I've been out of town a lot lately.


gcj is getting some good attention lately. I keep hearing from people wanting to use it. Inspired by this, this weekend I did some AWT debugging. I've eliminated all the outright crashes from the test program. It's easy to make progress on this; I just wish more people would give it a try.


The Gleaners. Saw this again and liked it just as much. I'll probably end up buying this one.

I Spy. This got bad reviews, but I saw it and laughed. Parts are dumb, and overall it is predictable, but I enjoyed it. Owen Wilson's goofy persona sometimes wears thin. I picture him playing a Woody Allen-like character in some future movie.

Build Tool

Discussion on the build tool is proceeding nicely. Ben's class is ending, so hopefully soon he'll have more time to work on it; it will be nice once the subversion server is set up and people can play with the prototype. Currently we're mostly talking about front end issues, but also some use cases. Also, Ben's going to give a talk on our plans in Australia (I don't know exactly where).

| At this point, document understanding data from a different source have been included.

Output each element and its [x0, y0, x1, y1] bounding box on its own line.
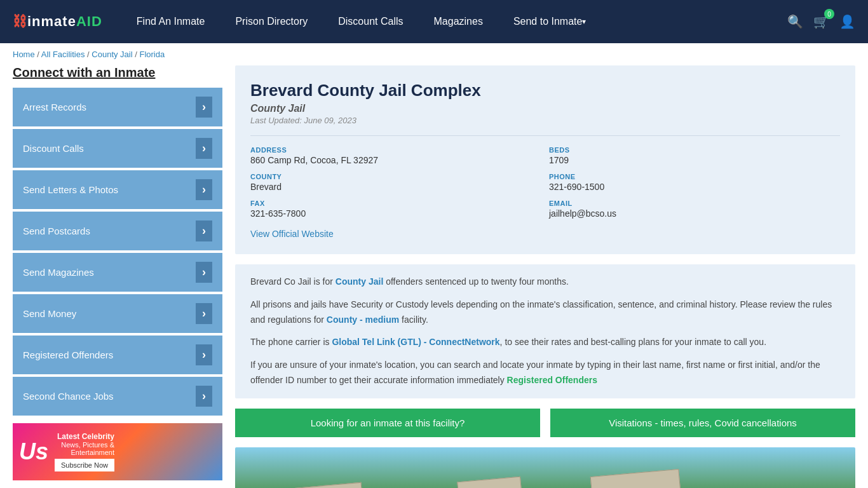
breadcrumb: Home / All Facilities / County Jail / Fl…	[0, 43, 868, 65]
user-icon[interactable]: 👤	[839, 14, 855, 29]
sidebar-btn-registered-offenders-label: Registered Offenders	[23, 349, 113, 360]
info-grid: ADDRESS 860 Camp Rd, Cocoa, FL 32927 BED…	[250, 135, 840, 219]
address-label: ADDRESS	[250, 146, 541, 154]
county-jail-link[interactable]: County Jail	[336, 276, 383, 287]
facility-name: Brevard County Jail Complex	[250, 81, 840, 100]
arrow-icon: ›	[196, 386, 212, 407]
phone-value: 321-690-1500	[549, 182, 840, 192]
arrow-icon: ›	[196, 97, 212, 118]
building-shape	[457, 476, 521, 488]
sidebar-btn-send-postcards-label: Send Postcards	[23, 226, 90, 236]
address-info: ADDRESS 860 Camp Rd, Cocoa, FL 32927	[250, 146, 541, 165]
description-p1: Brevard Co Jail is for County Jail offen…	[250, 274, 840, 290]
breadcrumb-county-jail[interactable]: County Jail	[92, 50, 132, 59]
nav-discount-calls[interactable]: Discount Calls	[323, 0, 418, 43]
header: ⛓inmateAID Find An Inmate Prison Directo…	[0, 0, 868, 43]
email-info: EMAIL jailhelp@bcso.us	[549, 200, 840, 219]
sidebar-title: Connect with an Inmate	[13, 65, 222, 80]
main-nav: Find An Inmate Prison Directory Discount…	[121, 0, 787, 43]
facility-card: Brevard County Jail Complex County Jail …	[235, 65, 855, 254]
nav-send-to-inmate[interactable]: Send to Inmate	[498, 0, 602, 43]
header-icons: 🔍 🛒 0 👤	[787, 14, 855, 29]
last-updated: Last Updated: June 09, 2023	[250, 116, 840, 125]
beds-value: 1709	[549, 155, 840, 165]
phone-info: PHONE 321-690-1500	[549, 173, 840, 192]
description-p2: All prisons and jails have Security or C…	[250, 297, 840, 328]
arrow-icon: ›	[196, 262, 212, 283]
sidebar-btn-second-chance-jobs-label: Second Chance Jobs	[23, 391, 114, 402]
phone-label: PHONE	[549, 173, 840, 180]
sidebar-btn-second-chance-jobs[interactable]: Second Chance Jobs ›	[13, 377, 222, 416]
county-value: Brevard	[250, 182, 541, 192]
action-buttons: Looking for an inmate at this facility? …	[235, 409, 855, 437]
building-shape	[285, 482, 363, 488]
nav-magazines[interactable]: Magazines	[419, 0, 498, 43]
sidebar-btn-arrest-records[interactable]: Arrest Records ›	[13, 88, 222, 126]
county-label: COUNTY	[250, 173, 541, 180]
sidebar-btn-send-money-label: Send Money	[23, 308, 76, 319]
logo-area[interactable]: ⛓inmateAID	[13, 13, 102, 30]
arrow-icon: ›	[196, 220, 212, 241]
county-medium-link[interactable]: County - medium	[327, 315, 399, 325]
ad-logo: Us	[19, 438, 48, 465]
beds-label: BEDS	[549, 146, 840, 154]
breadcrumb-florida[interactable]: Florida	[139, 50, 165, 59]
advertisement: Us Latest Celebrity News, Pictures &Ente…	[13, 423, 222, 480]
address-value: 860 Camp Rd, Cocoa, FL 32927	[250, 155, 541, 165]
ad-subtext: News, Pictures &Entertainment	[61, 441, 114, 456]
main-content: Brevard County Jail Complex County Jail …	[235, 65, 855, 488]
description-p4: If you are unsure of your inmate's locat…	[250, 358, 840, 388]
sidebar-btn-send-money[interactable]: Send Money ›	[13, 294, 222, 333]
cart-badge: 0	[824, 9, 834, 19]
nav-prison-directory[interactable]: Prison Directory	[220, 0, 323, 43]
arrow-icon: ›	[196, 344, 212, 365]
building-shape	[590, 469, 681, 488]
description-p3: The phone carrier is Global Tel Link (GT…	[250, 335, 840, 350]
subscribe-button[interactable]: Subscribe Now	[55, 459, 114, 471]
arrow-icon: ›	[196, 138, 212, 159]
sidebar-btn-arrest-records-label: Arrest Records	[23, 102, 86, 112]
gtl-link[interactable]: Global Tel Link (GTL) - ConnectNetwork	[332, 337, 499, 347]
aerial-image	[235, 447, 855, 488]
logo-icon: ⛓	[13, 13, 27, 29]
facility-type: County Jail	[250, 103, 840, 114]
sidebar-btn-send-letters-label: Send Letters & Photos	[23, 184, 118, 195]
description-section: Brevard Co Jail is for County Jail offen…	[235, 264, 855, 398]
breadcrumb-all-facilities[interactable]: All Facilities	[41, 50, 85, 59]
email-label: EMAIL	[549, 200, 840, 207]
sidebar-btn-discount-calls[interactable]: Discount Calls ›	[13, 129, 222, 168]
fax-label: FAX	[250, 200, 541, 207]
breadcrumb-home[interactable]: Home	[13, 50, 35, 59]
logo-text: ⛓inmateAID	[13, 13, 102, 30]
email-value: jailhelp@bcso.us	[549, 208, 840, 219]
beds-info: BEDS 1709	[549, 146, 840, 165]
arrow-icon: ›	[196, 303, 212, 324]
search-icon[interactable]: 🔍	[787, 14, 803, 29]
sidebar-btn-registered-offenders[interactable]: Registered Offenders ›	[13, 336, 222, 374]
sidebar-btn-send-postcards[interactable]: Send Postcards ›	[13, 212, 222, 250]
fax-value: 321-635-7800	[250, 208, 541, 219]
sidebar-btn-send-magazines[interactable]: Send Magazines ›	[13, 253, 222, 292]
cart-icon-wrapper[interactable]: 🛒 0	[813, 14, 829, 29]
fax-info: FAX 321-635-7800	[250, 200, 541, 219]
nav-find-inmate[interactable]: Find An Inmate	[121, 0, 220, 43]
ad-headline: Latest Celebrity	[55, 432, 114, 441]
ad-text: Latest Celebrity News, Pictures &Enterta…	[55, 432, 114, 471]
arrow-icon: ›	[196, 179, 212, 200]
sidebar-btn-discount-calls-label: Discount Calls	[23, 143, 84, 154]
sidebar-btn-send-magazines-label: Send Magazines	[23, 267, 94, 278]
registered-offenders-link[interactable]: Registered Offenders	[507, 375, 597, 385]
view-website-link[interactable]: View Official Website	[250, 229, 334, 239]
sidebar-btn-send-letters[interactable]: Send Letters & Photos ›	[13, 170, 222, 209]
sidebar: Connect with an Inmate Arrest Records › …	[13, 65, 222, 488]
find-inmate-button[interactable]: Looking for an inmate at this facility?	[235, 409, 540, 437]
county-info: COUNTY Brevard	[250, 173, 541, 192]
main-layout: Connect with an Inmate Arrest Records › …	[0, 65, 868, 488]
visitations-button[interactable]: Visitations - times, rules, Covid cancel…	[550, 409, 855, 437]
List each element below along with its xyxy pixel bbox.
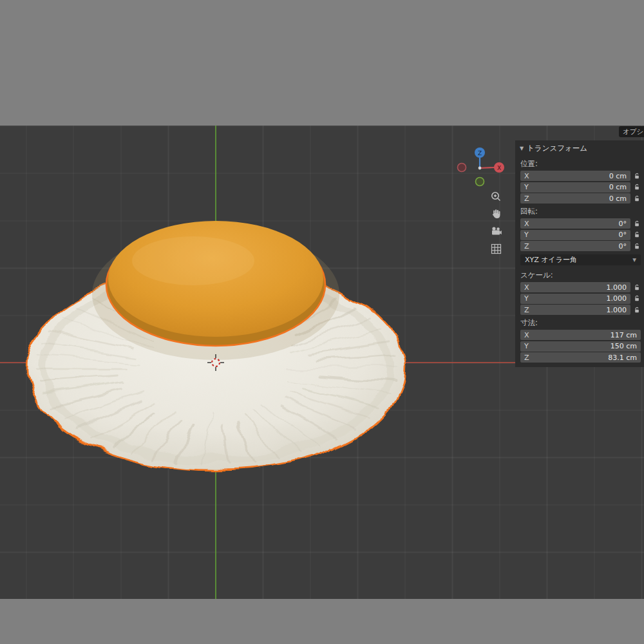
- scale-y-field[interactable]: Y 1.000: [520, 294, 630, 304]
- axis-label: X: [524, 331, 529, 339]
- scale-x-row: X 1.000: [520, 282, 641, 292]
- field-value: 0 cm: [609, 172, 627, 180]
- rotation-label: 回転:: [515, 204, 644, 218]
- lock-icon[interactable]: [632, 243, 641, 250]
- dimensions-x-row: X 117 cm: [520, 330, 641, 340]
- gizmo-x-line: [480, 167, 495, 168]
- pan-tool-button[interactable]: [490, 208, 502, 220]
- scale-y-row: Y 1.000: [520, 294, 641, 304]
- camera-icon: [490, 225, 502, 237]
- gizmo-neg-x-ball[interactable]: [458, 164, 466, 172]
- dimensions-y-row: Y 150 cm: [520, 341, 641, 352]
- rotation-x-row: X 0°: [520, 218, 641, 229]
- lock-icon[interactable]: [632, 173, 641, 180]
- rotation-mode-value: XYZ オイラー角: [525, 255, 577, 265]
- zoom-icon: [490, 191, 502, 202]
- 3d-viewport[interactable]: Z X: [0, 126, 644, 599]
- yolk-highlight: [132, 236, 254, 285]
- gizmo-y-ball[interactable]: [476, 178, 484, 186]
- lock-icon[interactable]: [632, 284, 641, 291]
- field-value: 0 cm: [609, 194, 627, 203]
- dimensions-x-field[interactable]: X 117 cm: [520, 330, 641, 340]
- dimensions-z-row: Z 83.1 cm: [520, 352, 641, 363]
- axis-label: X: [524, 172, 529, 180]
- letterbox-bottom: [0, 599, 644, 644]
- axis-label: Z: [524, 354, 529, 362]
- chevron-down-icon: ▼: [632, 257, 636, 263]
- scale-label: スケール:: [515, 267, 644, 282]
- field-value: 1.000: [607, 283, 627, 292]
- lock-icon[interactable]: [632, 220, 641, 227]
- lock-icon[interactable]: [632, 195, 641, 202]
- axis-label: X: [524, 220, 529, 228]
- axis-label: Z: [524, 242, 529, 251]
- dimensions-z-field[interactable]: Z 83.1 cm: [520, 352, 641, 363]
- lock-icon[interactable]: [632, 184, 641, 191]
- rotation-y-field[interactable]: Y 0°: [520, 230, 630, 240]
- grid-view-button[interactable]: [490, 243, 502, 254]
- location-x-row: X 0 cm: [520, 171, 641, 181]
- letterbox-top: [0, 0, 644, 126]
- field-value: 0°: [619, 220, 627, 228]
- panel-title: トランスフォーム: [527, 144, 587, 153]
- navigation-gizmo[interactable]: Z X: [454, 142, 509, 192]
- hand-icon: [490, 208, 502, 220]
- field-value: 0°: [619, 242, 627, 251]
- gizmo-center-dot: [478, 167, 482, 170]
- 3d-cursor: [206, 353, 225, 372]
- gizmo-x-label: X: [497, 165, 501, 171]
- axis-label: Y: [524, 231, 529, 239]
- field-value: 1.000: [607, 294, 627, 303]
- field-value: 1.000: [607, 306, 627, 314]
- location-z-row: Z 0 cm: [520, 193, 641, 204]
- axis-label: Y: [524, 342, 529, 350]
- grid-icon: [491, 243, 502, 254]
- axis-label: Z: [524, 306, 529, 314]
- axis-label: X: [524, 283, 529, 292]
- rotation-x-field[interactable]: X 0°: [520, 218, 630, 229]
- location-label: 位置:: [515, 156, 644, 171]
- rotation-mode-dropdown[interactable]: XYZ オイラー角 ▼: [520, 254, 641, 265]
- rotation-z-row: Z 0°: [520, 241, 641, 251]
- axis-label: Z: [524, 194, 529, 203]
- field-value: 83.1 cm: [608, 354, 637, 362]
- field-value: 0 cm: [609, 183, 627, 191]
- scale-x-field[interactable]: X 1.000: [520, 282, 630, 292]
- field-value: 117 cm: [611, 331, 637, 339]
- location-x-field[interactable]: X 0 cm: [520, 171, 630, 181]
- lock-icon[interactable]: [632, 231, 641, 238]
- location-y-row: Y 0 cm: [520, 182, 641, 193]
- dimensions-label: 寸法:: [515, 315, 644, 330]
- location-z-field[interactable]: Z 0 cm: [520, 193, 630, 204]
- transform-panel-header[interactable]: ▼ トランスフォーム: [515, 140, 644, 156]
- axis-label: Y: [524, 183, 529, 191]
- chevron-down-icon: ▼: [520, 146, 524, 151]
- gizmo-z-label: Z: [478, 150, 482, 156]
- location-y-field[interactable]: Y 0 cm: [520, 182, 630, 193]
- options-button[interactable]: オプシ: [619, 126, 644, 137]
- scale-z-row: Z 1.000: [520, 305, 641, 315]
- camera-view-button[interactable]: [490, 225, 502, 237]
- rotation-z-field[interactable]: Z 0°: [520, 241, 630, 251]
- transform-panel: ▼ トランスフォーム 位置: X 0 cm Y 0 cm Z: [515, 140, 644, 367]
- rotation-y-row: Y 0°: [520, 230, 641, 240]
- zoom-tool-button[interactable]: [490, 191, 502, 202]
- axis-label: Y: [524, 294, 529, 303]
- viewport-tools: [488, 191, 504, 254]
- dimensions-y-field[interactable]: Y 150 cm: [520, 341, 641, 352]
- lock-icon[interactable]: [632, 295, 641, 302]
- lock-icon[interactable]: [632, 307, 641, 314]
- field-value: 0°: [619, 231, 627, 239]
- scale-z-field[interactable]: Z 1.000: [520, 305, 630, 315]
- field-value: 150 cm: [611, 342, 637, 350]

Super Troopers. I rented this on advice from a person at Video Station. Video Station, btw, is an awesome local video store here in Boulder. The employees are very knowledgeable. I talked to someone who applied for a job there; they give you a movie quiz that most people fail. Anyway, this movie struck my funny bone in a way few movies do. I had to pause the tape since I was laughing too hard. It literally hurt, and tears were coming out of my eyes. Still, I suspect the movie isn't really as funny as I thought; sometimes you happen to see a movie when you're in exactly the mood required to fully appreciate it. Nevertheless, I enjoyed it, especially the character played by the director (who I thought was a fine actor).

Secretary. This is an odd movie; I'm not quite sure what to write about it. I found the ending a bit unsatisfying, since it seemed to be a very mundane, happily-ever-after ending for what had been up until then an anything-but-usual relationship. It absurdly reinforces the dominant cultural values, against its own apparent logic. It is worth seeing, though I probably won't ever see it again. (Watching a movie twice is a real test for it.)


The Transporter. This movie has laughably bad dialog. I literally laughed out loud, probably to the irritation of the mostly adolescent audience. Parts of it were creative, though shot in an over-the-top style reminiscent of The Brotherhood of the Wolf. I enjoyed it the appropriate amount.

Build Tool

Not much work lately. Still thinking, doing some reading, running through various scenarios in my head. Currently I'm composing a message with a strawman for one approach (the "new language") to a front end. Later I may write up another approach (the "reuse" approach). This phase has taken on a sort of circular, conclusion-free flavor that I am not enjoying.

After playing more with ant, I've decided I definitely don't like it. Perhaps I'm missing something, but to me ant seems in many ways less useful and capable than make.


For now I've stopped trying to get Eclipse to work with gcj, and am instead looking at fixing bugs important to a Linux audience. For instance, the Ecilpse cvs plugin doesn't preserve the executable bit on checkout.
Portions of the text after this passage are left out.